THE RECORDS: Begin

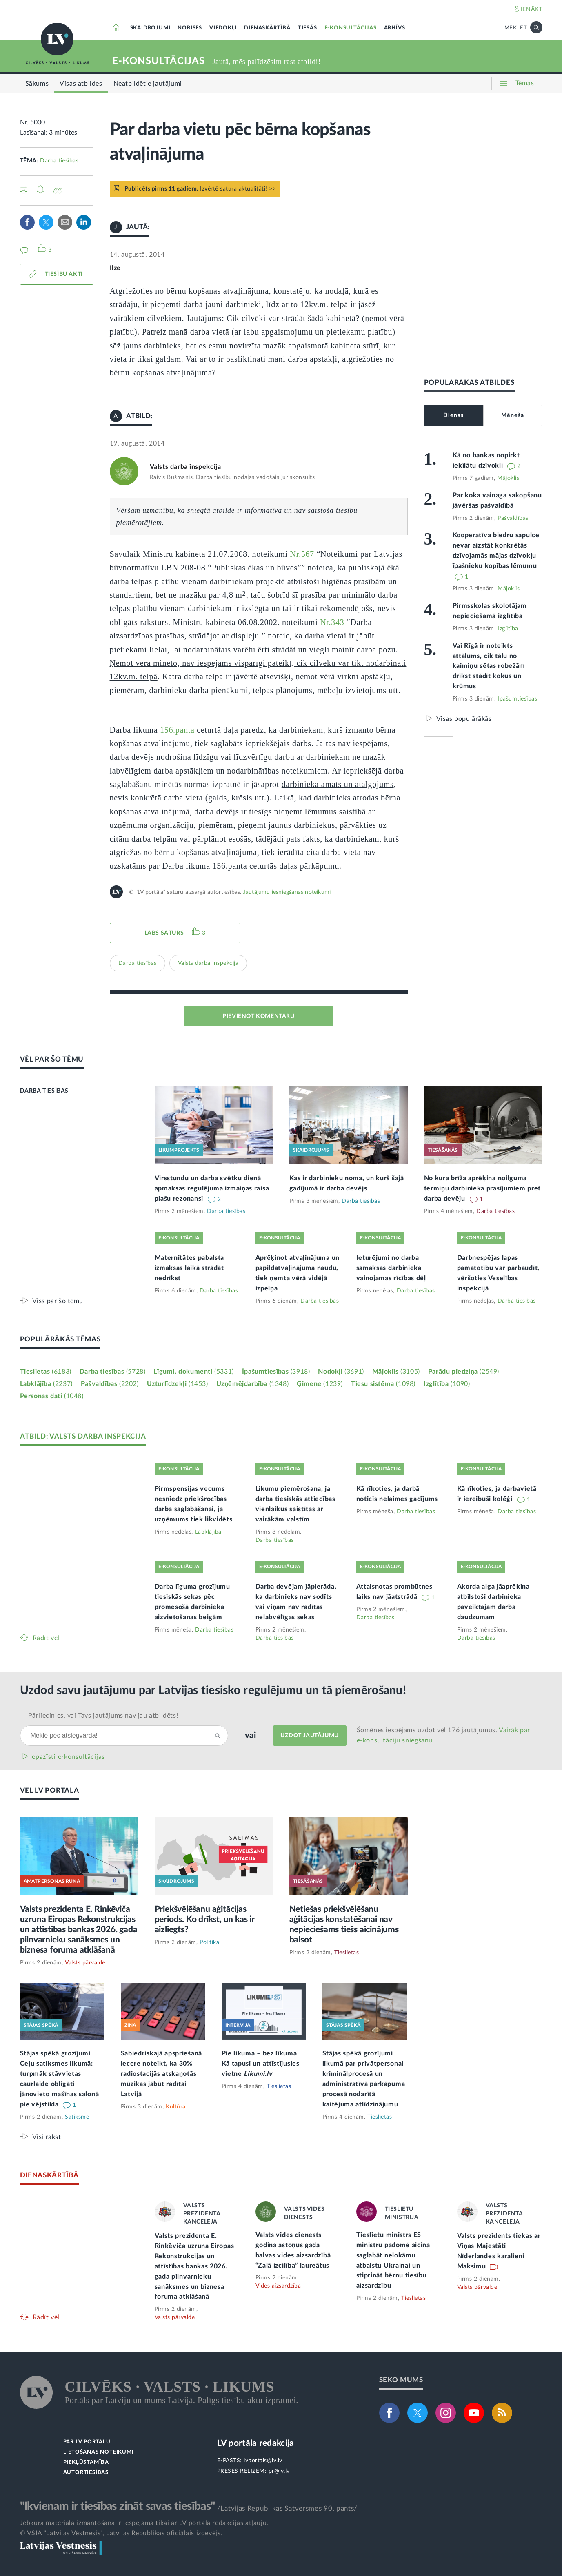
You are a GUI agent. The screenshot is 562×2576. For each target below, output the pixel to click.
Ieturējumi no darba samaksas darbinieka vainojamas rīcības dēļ (391, 1268)
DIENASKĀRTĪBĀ (267, 28)
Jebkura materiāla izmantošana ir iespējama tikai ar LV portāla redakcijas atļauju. (144, 2523)
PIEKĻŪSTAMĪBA (86, 2462)
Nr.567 (302, 554)
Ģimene (320, 1384)
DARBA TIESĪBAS (44, 1091)
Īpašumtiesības (517, 699)
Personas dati (52, 1396)
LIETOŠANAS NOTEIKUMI (98, 2452)
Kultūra (176, 2107)
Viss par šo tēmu (58, 1300)
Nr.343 (332, 622)
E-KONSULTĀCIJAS (350, 28)
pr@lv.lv (279, 2471)
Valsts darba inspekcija (185, 466)
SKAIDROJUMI (150, 28)
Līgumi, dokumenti (193, 1371)
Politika (209, 1942)
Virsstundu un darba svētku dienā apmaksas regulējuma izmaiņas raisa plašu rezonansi (212, 1188)
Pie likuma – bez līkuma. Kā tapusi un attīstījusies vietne (261, 2063)
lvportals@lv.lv (263, 2460)
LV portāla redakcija (255, 2443)
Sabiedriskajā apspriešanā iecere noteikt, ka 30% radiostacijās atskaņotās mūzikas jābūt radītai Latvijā (161, 2073)
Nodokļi (341, 1371)
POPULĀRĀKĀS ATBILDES (469, 382)
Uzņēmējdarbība (252, 1384)
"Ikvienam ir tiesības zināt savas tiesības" (117, 2506)
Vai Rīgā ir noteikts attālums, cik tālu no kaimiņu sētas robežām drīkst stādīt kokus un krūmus (489, 666)
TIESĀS (307, 28)
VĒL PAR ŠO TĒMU (52, 1059)
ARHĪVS (394, 28)
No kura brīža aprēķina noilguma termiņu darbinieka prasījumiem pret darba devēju (482, 1188)
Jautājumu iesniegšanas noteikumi (287, 892)
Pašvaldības (513, 518)
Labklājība (46, 1384)
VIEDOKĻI (223, 28)
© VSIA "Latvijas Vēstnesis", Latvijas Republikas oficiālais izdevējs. (121, 2533)
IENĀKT (531, 9)
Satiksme (77, 2117)
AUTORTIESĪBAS (86, 2472)
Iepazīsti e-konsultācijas (67, 1757)
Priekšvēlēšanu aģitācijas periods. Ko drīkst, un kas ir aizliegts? (205, 1919)
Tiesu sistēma (383, 1384)
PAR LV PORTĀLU (87, 2442)
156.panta (177, 729)
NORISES (190, 28)
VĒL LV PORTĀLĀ (49, 1790)
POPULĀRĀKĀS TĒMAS (60, 1339)
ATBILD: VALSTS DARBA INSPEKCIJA (83, 1436)
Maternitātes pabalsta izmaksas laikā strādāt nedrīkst (189, 1268)
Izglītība (508, 629)
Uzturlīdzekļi (177, 1384)
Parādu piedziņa (463, 1371)
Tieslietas (45, 1371)
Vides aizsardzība (278, 2286)
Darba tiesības (59, 161)
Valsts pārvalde (85, 1963)
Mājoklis (508, 478)
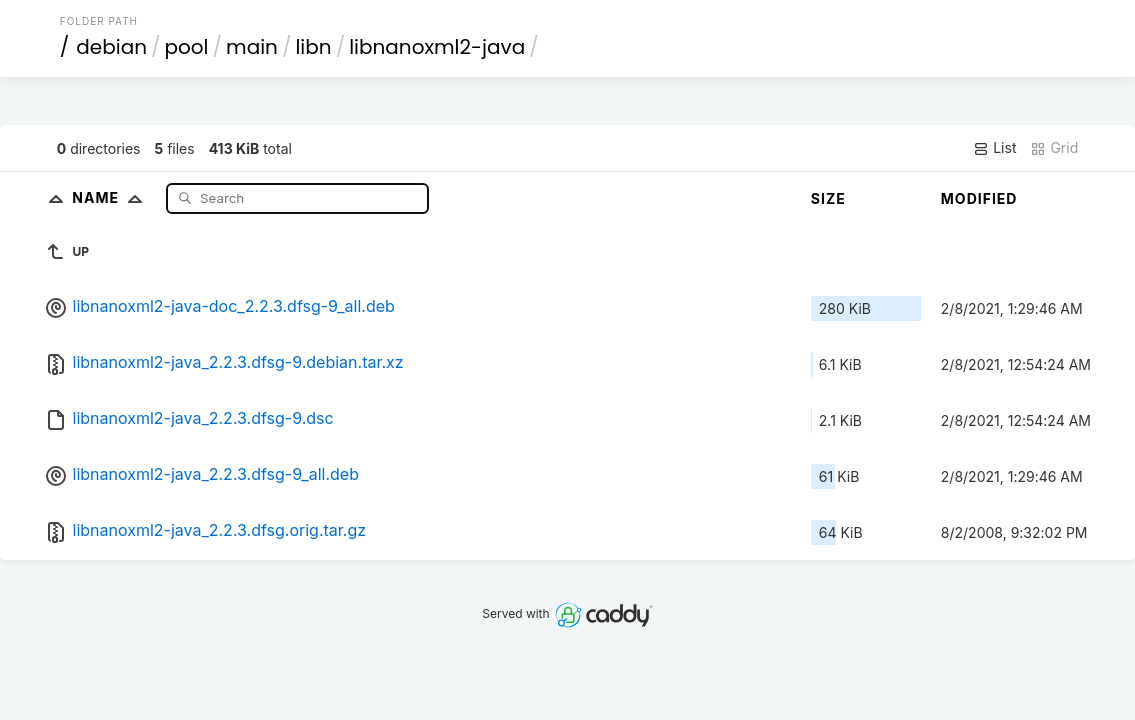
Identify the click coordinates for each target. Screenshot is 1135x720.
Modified (979, 198)
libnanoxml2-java (437, 47)
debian (111, 47)
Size (828, 198)
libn (313, 47)
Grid (1054, 148)
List (994, 148)
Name (111, 197)
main (252, 47)
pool (187, 47)
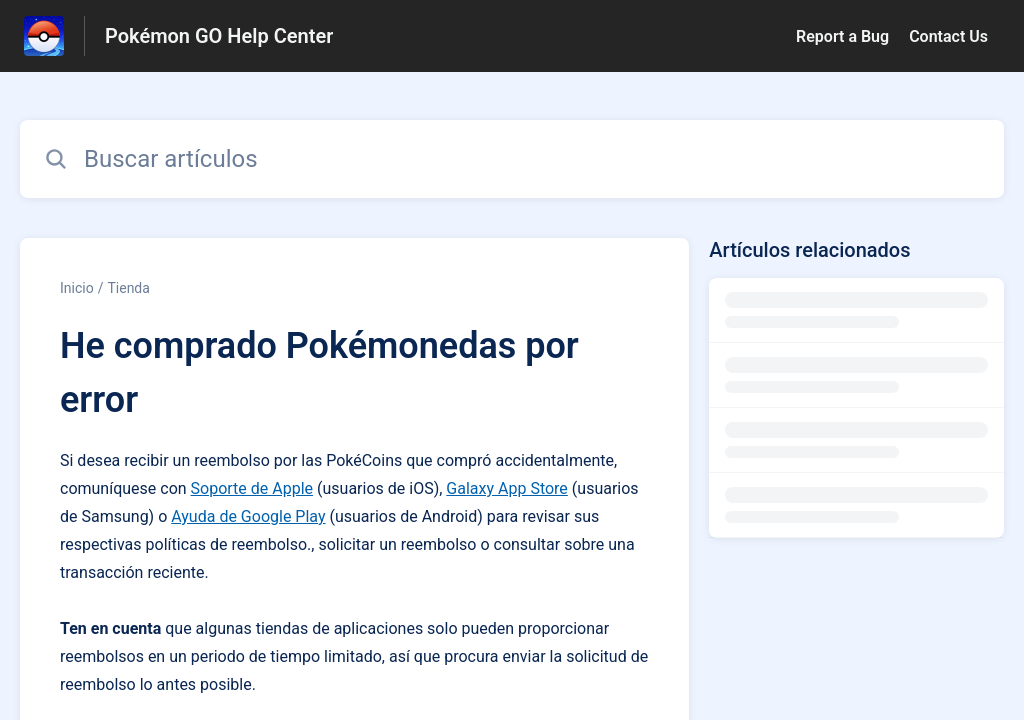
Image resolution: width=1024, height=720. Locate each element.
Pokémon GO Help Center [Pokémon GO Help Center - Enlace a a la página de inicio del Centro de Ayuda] (219, 36)
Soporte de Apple (252, 488)
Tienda (128, 288)
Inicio (77, 288)
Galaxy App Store (507, 488)
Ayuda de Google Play (248, 516)
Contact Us (948, 36)
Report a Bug (842, 36)
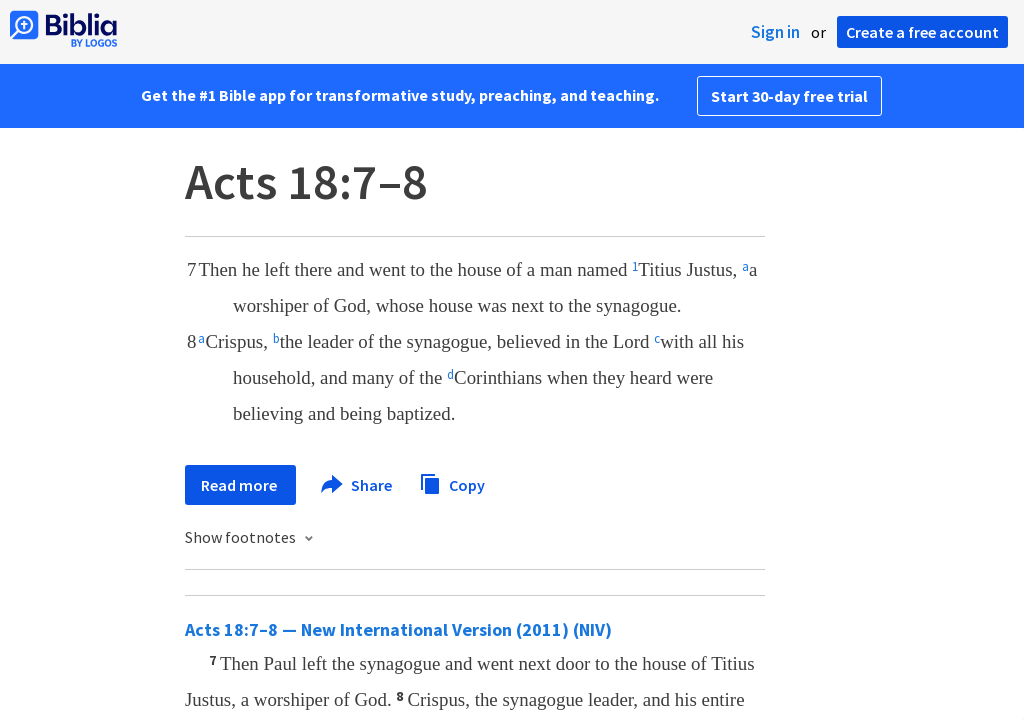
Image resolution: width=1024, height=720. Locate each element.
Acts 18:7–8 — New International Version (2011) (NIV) (398, 629)
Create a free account (922, 32)
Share (357, 485)
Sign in (775, 32)
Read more (240, 485)
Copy (452, 482)
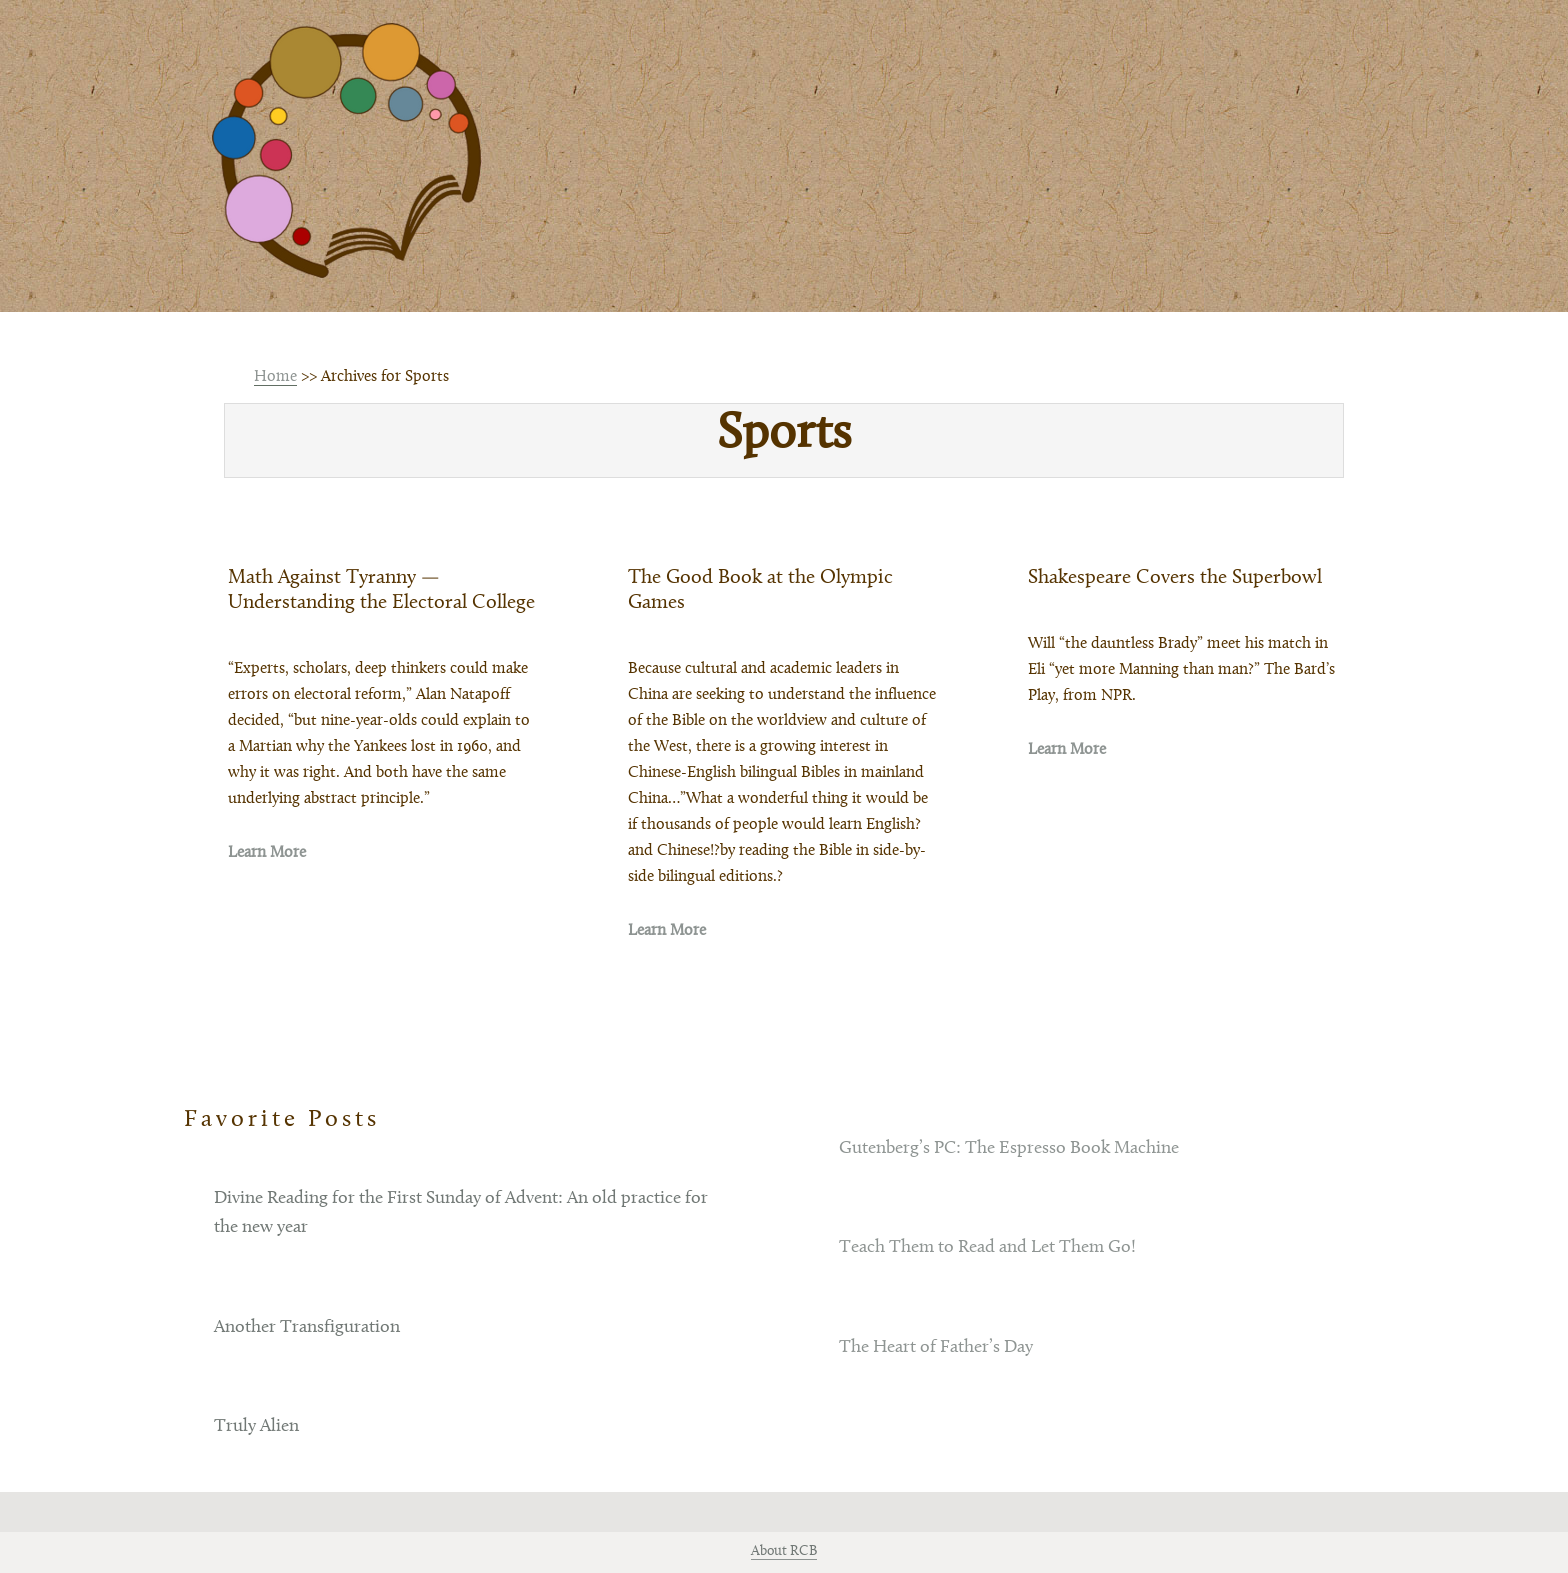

THE RECORDS: End

> TO DO
Return the lines above that include the string "darbinieka".

> ANSWER TO THIS PROBLEM
Ieturējumi no darba samaksas darbinieka vainojamas rīcības dēļ (391, 1268)
No kura brīža aprēķina noilguma termiņu darbinieka prasījumiem pret darba devēju (482, 1188)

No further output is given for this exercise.